• _The task_
Each line of the listing below that includes "needs" should be reported.

──────── Material provided

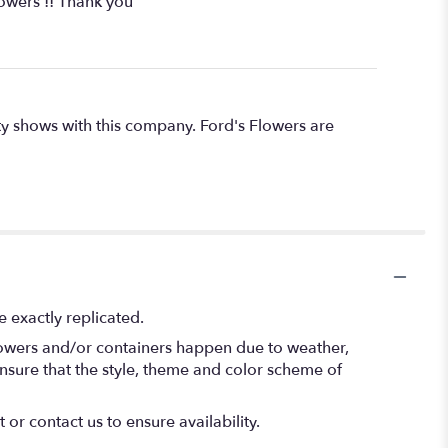
owers !! Thank you
ty shows with this company. Ford's Flowers are
 exactly replicated.
flowers and/or containers happen due to weather,
l ensure that the style, theme and color scheme of
 or contact us to ensure availability.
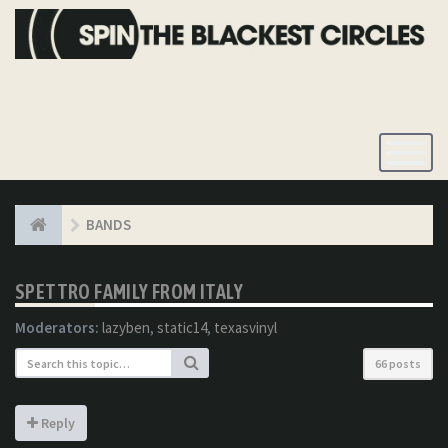
Toggle
Navigatio
BANDS
SPETTRO FAMILY FROM ITALY
Moderators:
lazyben
,
static14
,
texasvinyl
66 posts
Reply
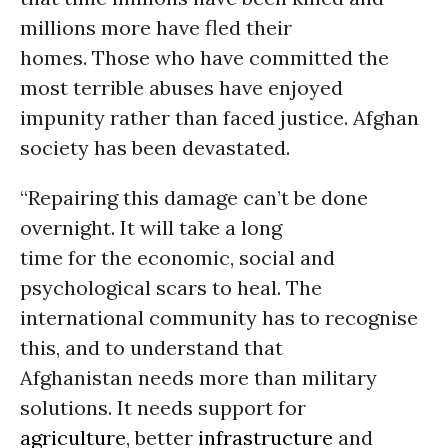
millions more have fled their
homes. Those who have committed the
most terrible abuses have enjoyed
impunity rather than faced justice. Afghan
society has been devastated.
“Repairing this damage can’t be done
overnight. It will take a long
time for the economic, social and
psychological scars to heal. The
international community has to recognise
this, and to understand that
Afghanistan needs more than military
solutions. It needs support for
agriculture
, better
infrastructure
and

────────────────

• _Task solution_
Afghanistan needs more than military
solutions. It needs support for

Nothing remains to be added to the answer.